We discover a mutual love for Battlestar
Galactica and The Simpsons. Seems promising. I ask if he would
consider a relationship with someone who lives so far away and he says he
doesn’t really know, maybe. It’s not a promising beginning. But I have to stay
overnight in Central City the next weekend for work, so we arrange to meet
anyway.
I stay at a hotel downtown, but
I’m free for dinner so he comes to pick me up in his car at my hotel. I
immediately regret this meeting place because the front of the hotel at six pm
is mobbed with people coming and going, the pick-up and drop off point a mad
crush of cars, taxis, and tour buses. I crane my neck out, leaning as far into
the oncoming traffic as I dare, wondering how I will recognize someone I’ve never
met in his car in the dark, with glaring headlights all around me.
Dean told me he drives a silver
Honda so when I see a likely one I lean even further out and wave my hand
frantically. He pulls up and I jump in. Once again I’m meeting a guy for the
first time in his car, which always feels so weird and awkward.
“I’m glad I got in the car with
the right person and not some random stranger,” I joke.
“I dunno, it c-c-could have b-b-been,”
he says.
“What?”
“I have f-face b-blindness,” he
explains as he pulls away from the hotel. “I c-c-c-can’t recognize anyone’s
face. Everyone just looks the same to me.”
“Wait, I assumed you recognized me from my
profile photo. How did you know that was me just now?” I ask.
He shrugs. “You were the person
waving at me, so I t-t-took a guess and it was c-c-c-c-correct.”
Great. I really could have ended
up in the car of a random stranger, or rather he could have picked up anyone
else and assumed it was me. He seems so nonchalant about it. What’s up with
this guy?
Dean drives around the corner to
a parking garage, and we walk to a touristy diner, the kind of place with inflated
prices for mediocre food. It’s not at all where I want to go, but there aren’t
many options since this neighborhood is mostly hotels and office blocks, and
Dean makes it clear he doesn’t think it’s worth searching for something more
high end.
I pick at my grilled cheese
sandwich, wondering if I’ll be rewarded with a stomach ache later for eating dairy.
“I’ll pick up the tab so you’ll
have to put out,” Dean says, in a lame attempt at a joke.
“Haha,” I say flatly, with a wan
smile.
“Just
k-k-k-k….k-k-k-k….k-k-k-kidding,” he assures me.
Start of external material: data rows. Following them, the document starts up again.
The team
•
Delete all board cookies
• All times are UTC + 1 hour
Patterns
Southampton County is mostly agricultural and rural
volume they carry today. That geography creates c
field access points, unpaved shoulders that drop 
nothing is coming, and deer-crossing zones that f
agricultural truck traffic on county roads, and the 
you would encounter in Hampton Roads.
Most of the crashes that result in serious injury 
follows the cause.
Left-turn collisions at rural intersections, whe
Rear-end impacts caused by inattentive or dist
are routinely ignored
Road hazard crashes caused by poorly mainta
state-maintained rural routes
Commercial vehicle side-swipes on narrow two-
It’s not much of a joke. Why
do guys think it’s ok to say sexist things as long as it’s with ironic detachment?
I change the subject.
“So, John Dillinger, huh?” I ask.
“I read his Wikipedia page and it lists a wife and a mistress. So was one of
them your grandmother?”
“No, they weren’t m-m-married.
Dillinger p-passed through the town my grandmother was living in.”
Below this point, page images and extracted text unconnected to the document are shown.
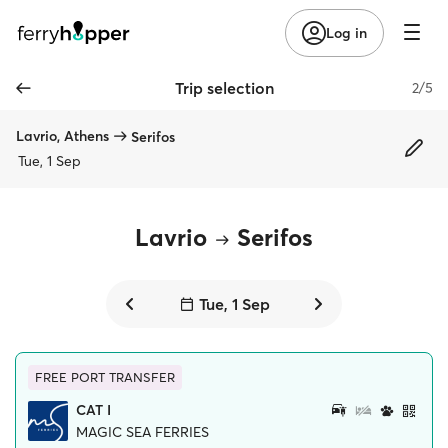
Log in
Trip selection
2/5
Lavrio, Athens
Serifos
Tue, 1 Sep
Lavrio
Serifos
Tue, 1 Sep
FREE PORT TRANSFER
CAT I
MAGIC SEA FERRIES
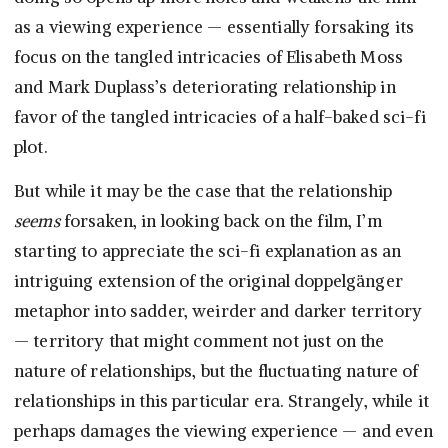
as a viewing experience — essentially forsaking its
focus on the tangled intricacies of Elisabeth Moss
and Mark Duplass’s deteriorating relationship in
favor of the tangled intricacies of a half-baked sci-fi
plot.
But while it may be the case that the relationship
seems
forsaken, in looking back on the film, I’m
starting to appreciate the sci-fi explanation as an
intriguing extension of the original doppelgänger
metaphor into sadder, weirder and darker territory
— territory that might comment not just on the
nature of relationships, but the fluctuating nature of
relationships in this particular era. Strangely, while it
perhaps damages the viewing experience — and even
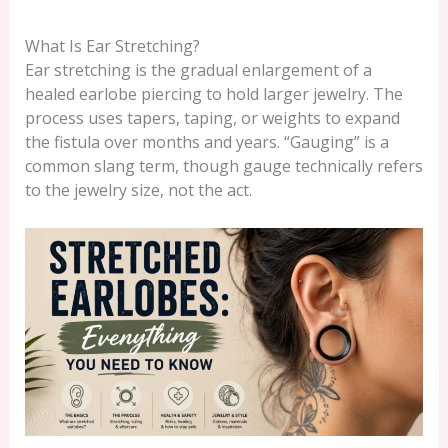
What Is Ear Stretching?
Ear stretching is the gradual enlargement of a
healed earlobe piercing to hold larger jewelry. The
process uses tapers, taping, or weights to expand
the fistula over months and years. “Gauging” is a
common slang term, though gauge technically refers
to the jewelry size, not the act.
“What? That’s it? You don’t even
have any proof? Did she ever say anything?”
“N-no, it’s just a guess.”
“Hmmm.”
Of course it doesn’t matter at
all if he’s related to a famous criminal or not, but the way he said it before sounded
like it was really true. I press him some more and he admits no one else in the
family thinks so, he just decided on his own it might be true. It sounds like
bullshit to me.
We chat some more about some of
our common interests: Japanese anime, foreign art house movies, sci fi movies
and TV shows. When it comes to talking about pop culture, we finally hit it
off, excitedly bouncing from topic to topic.
As we talk, I make the startling
discovery that his stutter is triggering my dev feelings. I sit back and watch
him, fascinated, as he talks endlessly. He seems to get stuck on certain
consonants more than others. Occasionally he’ll give up and pick a different
word, but usually he fights through to get it out. When this happens, usually
on a k sound, his whole face and neck contorts, muscles bulging, as if he
physically can’t produce the sound. But then other times, usually in the middle
of a word, the k sound slips right out like it’s nothing.
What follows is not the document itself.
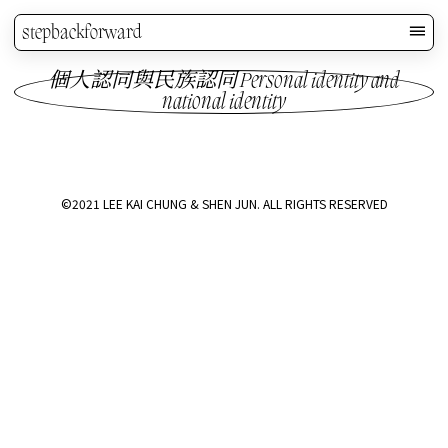
stepbackforward
個人認同與民族認同 Personal identity and
national identity
©2021 LEE KAI CHUNG & SHEN JUN. ALL RIGHTS RESERVED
I would not have put stuttering
on my list of dev attractors. I had a professor in grad school who had a pretty
bad stutter, and I certainly was never attracted to him. A different memory,
one I haven’t thought of in years, suddenly resurfaces. When I was thirteen at
sleepaway camp, we had some ridiculous sensitivity training workshop. I was
placed in a group where one of the male counselors read a story aloud while
feigning a stutter. This could have been a disaster but at least to my thirteen
year old ears it sounded really genuine and sincere, so much so that I wondered
if that counselor had a stutter when he was younger that maybe he had overcome.
In any case, he was gorgeous, and listening to him talk was super hot. So I
guess that dev desire has been there all along, lying dormant.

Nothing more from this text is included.